A Robust CRISPR Interference Gene Repression System in Pseudomonas.

Pseudomonas spp. are widely used model organisms in different areas of research. Despite the relevance of Pseudomonas in many applications, the use of protein depletion tools in this host remains limited. Here, we developed the CRISPR interference system for gene repression in Pseudomonas spp. using a nuclease-null Streptococcus pasteurianus Cas9 variant (dead Cas9, or dCas9). We demonstrate a robust and titratable gene depletion system with up to 100-fold repression in β-galactosidase activity in P. aeruginosa and 300-fold repression in pyoverdine production in Pseudomonas putida This inducible system enables the study of essential genes, as shown by ftsZ depletions in P. aeruginosa, P. putida, and Pseudomonas fluorescens that led to phenotypic changes consistent with depletion of the targeted gene. Additionally, we performed the first in vivo characterization of protospacer adjacent motif (PAM) site preferences of S. pasteurianus dCas9 and identified NNGCGA as a functional PAM site that resulted in repression efficiencies comparable to the consensus NNGTGA sequence.
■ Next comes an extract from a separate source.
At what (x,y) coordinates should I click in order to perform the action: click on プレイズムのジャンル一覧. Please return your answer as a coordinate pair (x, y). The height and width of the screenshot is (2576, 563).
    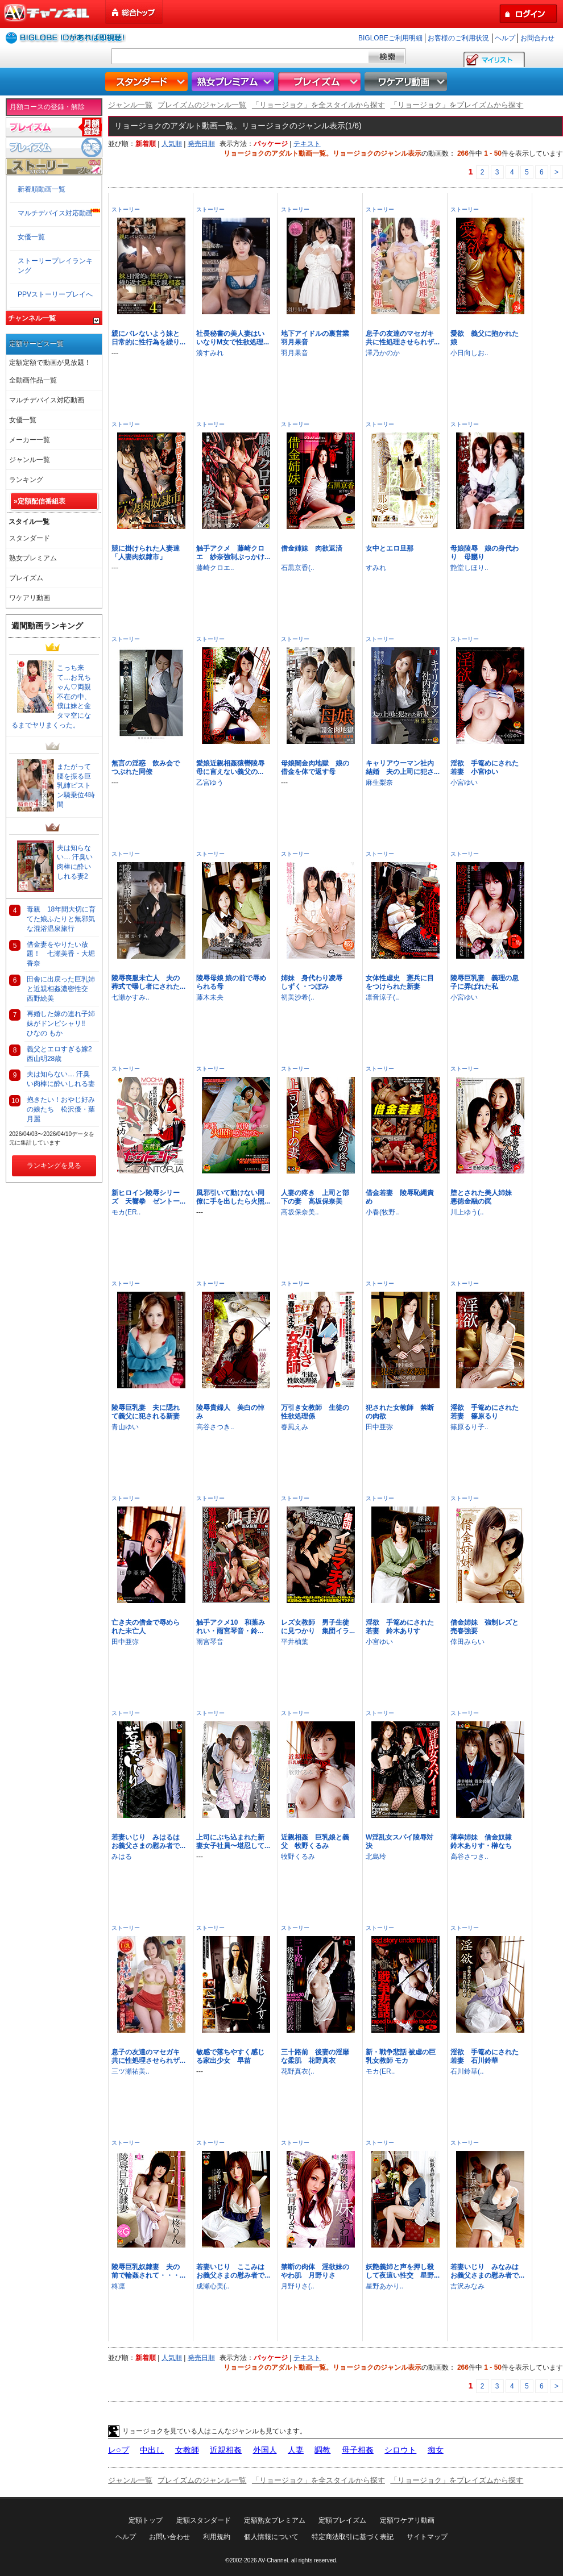     Looking at the image, I should click on (202, 105).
This discovery significantly expands the potential genomic targets of S. pasteurianus dCas9, especially in GC-rich organisms.IMPORTANCEPseudomonas spp. are prevalent in a variety of environments, such as the soil, on the surface of plants, and in the human body. Although Pseudomonas spp. are widely used as model organisms in different areas of research, existing tools to deplete a protein of interest in these organisms remain limited. We have developed a robust and inducible gene repression tool in P. aeruginosa, P. putida, and P. fluorescens using the Streptococcus pasteurianus dCas9. This method of protein depletion is superior to existing methods, such as promoter replacements and addition of degradation tags, because it does not involve genomic modifications of the target protein, is titratable, and is capable of repressing multiple genes simultaneously. This gene repression system now enables easy depletion of specific proteins in Pseudomonas, accelerating the study and engineering of this widely used model organism.